CLINICAL HIV AND AIDS JOURNAL

ISSN 2633-5476

Evaluation of Procalcitonin Levels in HIV Seropositive Subjects in Nnamdi Azikiwe University Teaching Hospital, Nnewi, Nigeria

Manafa PO1, Umeilechukwu CV1, Ekuma-Okereke O1*, Chukwuma GO1, Ibe NC1, Chukwuanukwu RC1, Nwene KE2, Mbachu NA3, Ebugosi RS4, Manafa VI5, Manafa CC6

1 Department of Medical Laboratory Science,  Faculty of Health Sciences & Technology, Nnamdi Azikiwe University, Nnewi, Awka, Nigeria
2 Center for Clinical research in Nigeria, Abuja, Nigeria
3 Department of Human Biochemistry, Nnamdi Azikiwe University, Nnewi, Awka, Nigeria
4 Department of Biochemistry, Tansian University, Anambra, Nigeria
5 Pathology Department,  Clinical Biochemsitry, East Kent Hospital University NHS Foundation Trust, United Kingdom
6 Royal Sussex County Hospital, Brighton, United Kingdom

CitationCitation COPIED

Manafa PO, Umeilechukwu CV, Ekuma-Okereke O, Chukwuma GO, Ibe NC, et al. Evaluation of procalcitonin levels in HIV seropositive subjects in Nnamdi Azikiwe University Teaching Hospital, Nnewi, Nigeria. Clin HIV AIDS J. 2019 Jun;2(1):110

Abstract

Background: Human Immunodeficiency virus (HIV) infection remains a major disease burden in global health of which the hallmark is the progressive depletion of CD4+ cells thereby predisposing affected individuals to bacterial infections. A search for a suitable biomarker for bacterial sepsis in HIV sero-positive individuals becomes imperative. Procalcitonin a recently described biomarker may fit into this role.

Aim: This study assessed the risks of bacterial co-infections in HIV-seropositive individuals using procalcitonin as a biomarker

Materials and methods: A total of 90 subjects were recruited for this study made up of 30 HIV sero-positive on HAART subjects (as test group 1), 30 HIV sero-positive naive individuals (as test group 2) and 30 HIV sero-negative individuals (as control group). HIV status was determined using the National algorithm involving serial testing by Determine, Uni-Gold and Stat-pak test kits while the CD4 count was evaluated using cyflow partec technique. Procalcitonin level was assessed using the ELISA technique. 

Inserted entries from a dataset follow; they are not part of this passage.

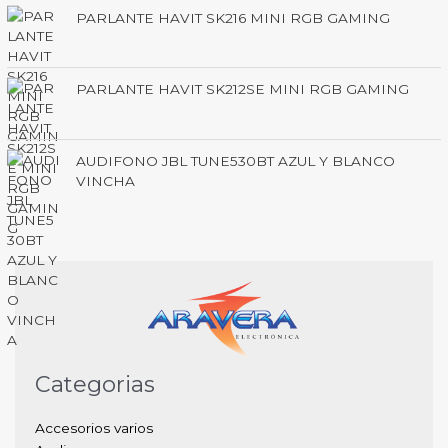
PARLANTE HAVIT SK216 MINI RGB GAMING
PARLANTE HAVIT SK212SE MINI RGB GAMING
AUDIFONO JBL TUNE530BT AZUL Y BLANCO
VINCHA
Categorias
Accesorios varios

Results: There was no significant difference in the mean serum level of procalcitonin in HIV sero-positive subjects, HIV sero-positive naïve individuals and HIV sero-positive subjects on HAART (p˃0.05). In the post-hoc multivariate comparison there was no significant difference of procalcitonin levels in HIV sero-negative subjects compared to HIV sero-positive individuals on HAART (p˃0.05) and in HIV sero-negative when compared to HIV sero-positive naïve subjects (p˃0.05). However, there was a significant increase in the mean serum level of procalcitonin in HIV sero-positive subjects on ART compared with HIV sero-positive naïve subjects (p˂0.05). Furthermore, there was a significant increase in the mean CD4+ Count of HIV sero-positive Naïve subjects compared with the mean CD4+ count of HIV sero-positive on ART (p<0.05). A nonsignificant negative correlation was observed between procalcitonin levels and CD4+ count in HIV seropositive subjects on ART (r=-0.242; p=0.198).  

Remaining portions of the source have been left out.